EXERCISE OBJECTIVE
Retype all of the data exactly as given.

SOURCE MATERIAL
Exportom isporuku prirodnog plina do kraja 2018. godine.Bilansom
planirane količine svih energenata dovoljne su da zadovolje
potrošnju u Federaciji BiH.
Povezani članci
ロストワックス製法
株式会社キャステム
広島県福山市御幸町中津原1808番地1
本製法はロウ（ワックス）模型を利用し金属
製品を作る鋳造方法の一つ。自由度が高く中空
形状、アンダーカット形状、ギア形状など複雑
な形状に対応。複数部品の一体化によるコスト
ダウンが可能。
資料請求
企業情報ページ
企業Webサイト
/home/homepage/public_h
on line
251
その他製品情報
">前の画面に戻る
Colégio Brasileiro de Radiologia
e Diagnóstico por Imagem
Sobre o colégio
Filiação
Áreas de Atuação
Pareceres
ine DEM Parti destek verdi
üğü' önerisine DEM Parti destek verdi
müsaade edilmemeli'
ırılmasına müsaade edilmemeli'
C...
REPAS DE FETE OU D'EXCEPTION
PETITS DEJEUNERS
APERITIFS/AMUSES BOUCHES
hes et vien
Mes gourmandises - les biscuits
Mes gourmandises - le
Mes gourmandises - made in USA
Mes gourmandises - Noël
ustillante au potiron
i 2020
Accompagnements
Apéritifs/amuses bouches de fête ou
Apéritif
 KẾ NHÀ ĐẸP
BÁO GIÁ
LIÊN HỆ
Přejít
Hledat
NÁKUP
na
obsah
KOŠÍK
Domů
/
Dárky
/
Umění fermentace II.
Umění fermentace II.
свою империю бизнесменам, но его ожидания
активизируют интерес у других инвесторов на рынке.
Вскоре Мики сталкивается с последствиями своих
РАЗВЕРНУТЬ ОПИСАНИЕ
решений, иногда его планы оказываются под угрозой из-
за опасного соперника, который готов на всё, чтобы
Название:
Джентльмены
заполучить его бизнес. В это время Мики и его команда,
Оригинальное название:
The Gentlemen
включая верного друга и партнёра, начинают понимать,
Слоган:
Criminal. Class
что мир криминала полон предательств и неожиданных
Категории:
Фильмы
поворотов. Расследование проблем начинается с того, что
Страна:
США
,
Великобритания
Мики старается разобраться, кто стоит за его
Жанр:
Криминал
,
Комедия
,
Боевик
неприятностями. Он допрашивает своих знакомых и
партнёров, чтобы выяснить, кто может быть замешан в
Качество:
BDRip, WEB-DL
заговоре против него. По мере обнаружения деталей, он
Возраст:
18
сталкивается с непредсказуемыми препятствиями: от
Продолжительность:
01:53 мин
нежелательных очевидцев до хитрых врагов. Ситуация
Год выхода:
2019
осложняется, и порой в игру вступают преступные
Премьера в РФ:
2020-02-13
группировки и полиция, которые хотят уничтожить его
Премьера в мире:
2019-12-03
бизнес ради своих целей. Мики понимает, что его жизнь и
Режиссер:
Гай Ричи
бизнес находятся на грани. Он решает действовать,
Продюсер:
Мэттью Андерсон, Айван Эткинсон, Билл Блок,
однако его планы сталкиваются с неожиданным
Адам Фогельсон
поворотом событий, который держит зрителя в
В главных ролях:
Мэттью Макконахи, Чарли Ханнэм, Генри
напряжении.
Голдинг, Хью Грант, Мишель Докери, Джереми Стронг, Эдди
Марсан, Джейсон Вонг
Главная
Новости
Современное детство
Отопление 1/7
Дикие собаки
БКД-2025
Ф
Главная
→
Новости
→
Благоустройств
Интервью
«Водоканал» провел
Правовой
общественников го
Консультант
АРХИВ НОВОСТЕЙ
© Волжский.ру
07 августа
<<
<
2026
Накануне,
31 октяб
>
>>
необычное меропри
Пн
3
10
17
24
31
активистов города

SOLUTION FOR THIS TASK
Exportom isporuku prirodnog plina do kraja 2018. godine.Bilansom
planirane količine svih energenata dovoljne su da zadovolje
potrošnju u Federaciji BiH.
Povezani članci
ロストワックス製法
株式会社キャステム
広島県福山市御幸町中津原1808番地1
本製法はロウ（ワックス）模型を利用し金属
製品を作る鋳造方法の一つ。自由度が高く中空
形状、アンダーカット形状、ギア形状など複雑
な形状に対応。複数部品の一体化によるコスト
ダウンが可能。
資料請求
企業情報ページ
企業Webサイト
/home/homepage/public_h
on line
251
その他製品情報
">前の画面に戻る
Colégio Brasileiro de Radiologia
e Diagnóstico por Imagem
Sobre o colégio
Filiação
Áreas de Atuação
Pareceres
ine DEM Parti destek verdi
üğü' önerisine DEM Parti destek verdi
müsaade edilmemeli'
ırılmasına müsaade edilmemeli'
C...
REPAS DE FETE OU D'EXCEPTION
PETITS DEJEUNERS
APERITIFS/AMUSES BOUCHES
hes et vien
Mes gourmandises - les biscuits
Mes gourmandises - le
Mes gourmandises - made in USA
Mes gourmandises - Noël
ustillante au potiron
i 2020
Accompagnements
Apéritifs/amuses bouches de fête ou
Apéritif
 KẾ NHÀ ĐẸP
BÁO GIÁ
LIÊN HỆ
Přejít
Hledat
NÁKUP
na
obsah
KOŠÍK
Domů
/
Dárky
/
Umění fermentace II.
Umění fermentace II.
свою империю бизнесменам, но его ожидания
активизируют интерес у других инвесторов на рынке.
Вскоре Мики сталкивается с последствиями своих
РАЗВЕРНУТЬ ОПИСАНИЕ
решений, иногда его планы оказываются под угрозой из-
за опасного соперника, который готов на всё, чтобы
Название:
Джентльмены
заполучить его бизнес. В это время Мики и его команда,
Оригинальное название:
The Gentlemen
включая верного друга и партнёра, начинают понимать,
Слоган:
Criminal. Class
что мир криминала полон предательств и неожиданных
Категории:
Фильмы
поворотов. Расследование проблем начинается с того, что
Страна:
США
,
Великобритания
Мики старается разобраться, кто стоит за его
Жанр:
Криминал
,
Комедия
,
Боевик
неприятностями. Он допрашивает своих знакомых и
партнёров, чтобы выяснить, кто может быть замешан в
Качество:
BDRip, WEB-DL
заговоре против него. По мере обнаружения деталей, он
Возраст:
18
сталкивается с непредсказуемыми препятствиями: от
Продолжительность:
01:53 мин
нежелательных очевидцев до хитрых врагов. Ситуация
Год выхода:
2019
осложняется, и порой в игру вступают преступные
Премьера в РФ:
2020-02-13
группировки и полиция, которые хотят уничтожить его
Премьера в мире:
2019-12-03
бизнес ради своих целей. Мики понимает, что его жизнь и
Режиссер:
Гай Ричи
бизнес находятся на грани. Он решает действовать,
Продюсер:
Мэттью Андерсон, Айван Эткинсон, Билл Блок,
однако его планы сталкиваются с неожиданным
Адам Фогельсон
поворотом событий, который держит зрителя в
В главных ролях:
Мэттью Макконахи, Чарли Ханнэм, Генри
напряжении.
Голдинг, Хью Грант, Мишель Докери, Джереми Стронг, Эдди
Марсан, Джейсон Вонг
Главная
Новости
Современное детство
Отопление 1/7
Дикие собаки
БКД-2025
Ф
Главная
→
Новости
→
Благоустройств
Интервью
«Водоканал» провел
Правовой
общественников го
Консультант
АРХИВ НОВОСТЕЙ
© Волжский.ру
07 августа
<<
<
2026
Накануне,
31 октяб
>
>>
необычное меропри
Пн
3
10
17
24
31
активистов города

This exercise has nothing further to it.